Lettre
envoyée par ballon. Questions posées avec l'espoir d'échapper au contrôle
prussien. Nouvelles des assiégés.
Vaugirard, 14 novembre
1870
Bien cher ami et fils en N.S.,
Grâce à l'action combinée des ballons et des pigeons voyageurs, je puis espérer
de vous faire parvenir ces quelques lignes et d'obtenir même quelque apparence
de réponse de vous, au moyen de la carte ci-jointe, ainsi que les journaux vous
l'ont peut-être déjà expliqué.
Je vais poser ici quatre questions, et vous pourrez y répondre par oui
ou non que vous inscrirez sur cette carte, aux numéros 4, 5, 6, 7, sous
lesquels elles sont classées.
Je garderai note moi-même des 4 questions et je ferai correspondre vos réponses
oui ou non aux numéros 4,5,6,7 sous lesquels elles sont classées.
4 Vous portez-vous bien tous ou au moins passablement?
5 Les études de vos jeunes gens marchent-elles?
6 Avez-vous quelques nouvelles de nos ff. de l'ambulance, en dernier lieu
à Sedan? (Nous n'en entendons plus parler)
7 Savez-vous aussi quelques nouvelles de nos ff.de Rome? (Nous sommes à
leur égard dans la même ignorance).
Voilà mes quatre questions pour aujourd'hui; votre réponse oui ou non
sera bien brève, mais, si elle me parvient, je pourrai vous poser d'autres
interrogations.
Vous aurez, après avoir écrit les oui et les non, à remettre
purement et simplement la carte (en l'affranchissant) au Directeur de la poste,
qui se charge de faire parvenir les oui et non par les pigeons.
Au moyen de la photographie, on réduit l'écriture à des proportions qui
échappent à l'œil et, arrivé à Paris, on grossit les caractères par un procédé
contraire.
Avant le commencement du siège, j'ai prié Mme de Houdetot, nièce de
M. de Caulaincourt, laquelle lui écrivait, de le prier de ma part de vous
avancer les fonds dont vous auriez besoin, m'engageant à les rendre
dès que le siège de Paris serait levé.
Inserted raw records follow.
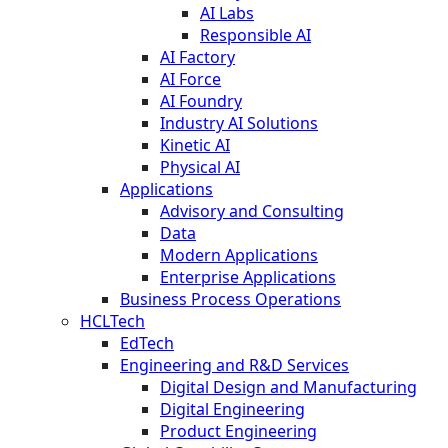
AI Labs
Responsible AI
AI Factory
AI Force
AI Foundry
Industry AI Solutions
Kinetic AI
Physical AI
Applications
Advisory and Consulting
Data
Modern Applications
Enterprise Applications
Business Process Operations
HCLTech
EdTech
Engineering and R&D Services
Digital Design and Manufacturing
Digital Engineering
Product Engineering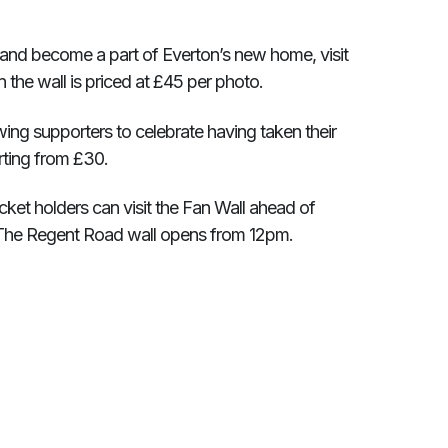
 and become a part of Everton’s new home, visit
n the wall is priced at £45 per photo.
ng supporters to celebrate having taken their
tarting from £30.
et holders can visit the Fan Wall ahead of
. The Regent Road wall opens from 12pm.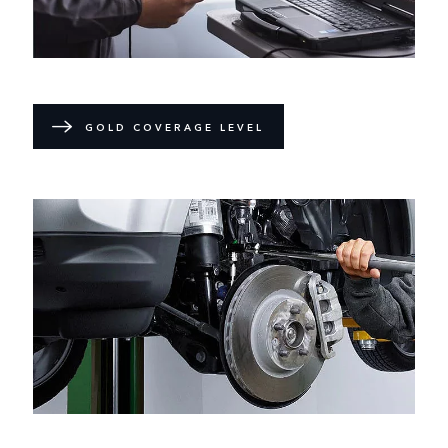
GOLD COVERAGE LEVEL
Mais, soit qu'elle lui ait fait, comme
je pense, cette demande, soit que M. de Caulaincourt ne l'ait pas reçue, vous
pouvez compter que cet excellent ami vous rendra les services dont vous aurez
besoin.
Nous n'allons pas mal jusqu'ici à Paris; le siège apporte gênes et difficultés,
mais pas encore intolérables. Nos œuvres se maintiennent, amoindries en nombre,
mais libres présentement dans leur action; presque en toutes sont des
ambulances et des lieux de réunion pour les militaires, particulièrement ceux
qui sont venus de province.
On s'attend à quelques efforts plus importants de nos troupes qui commencent à
être bien organisées; peu d'espoir pour l'armistice qui avait paru devoir se réaliser.
Ceux d'entre nous qui sont à Paris se réuniront lundi, 21 de ce mois; vous
serez assurément en union avec nous. Tous les jours et en toutes les
circonstances favorables, nous faisons mémoire des ff. absents.
Adieu, mon bien cher ami, j'embrasse vous et nos ff. du plus profond de mon
cœur.
Votre ami et Père
Le Prevost
Offrez mon respect et ma vive reconnaissance à M. le Supérieur [du Séminaire de
Tournay].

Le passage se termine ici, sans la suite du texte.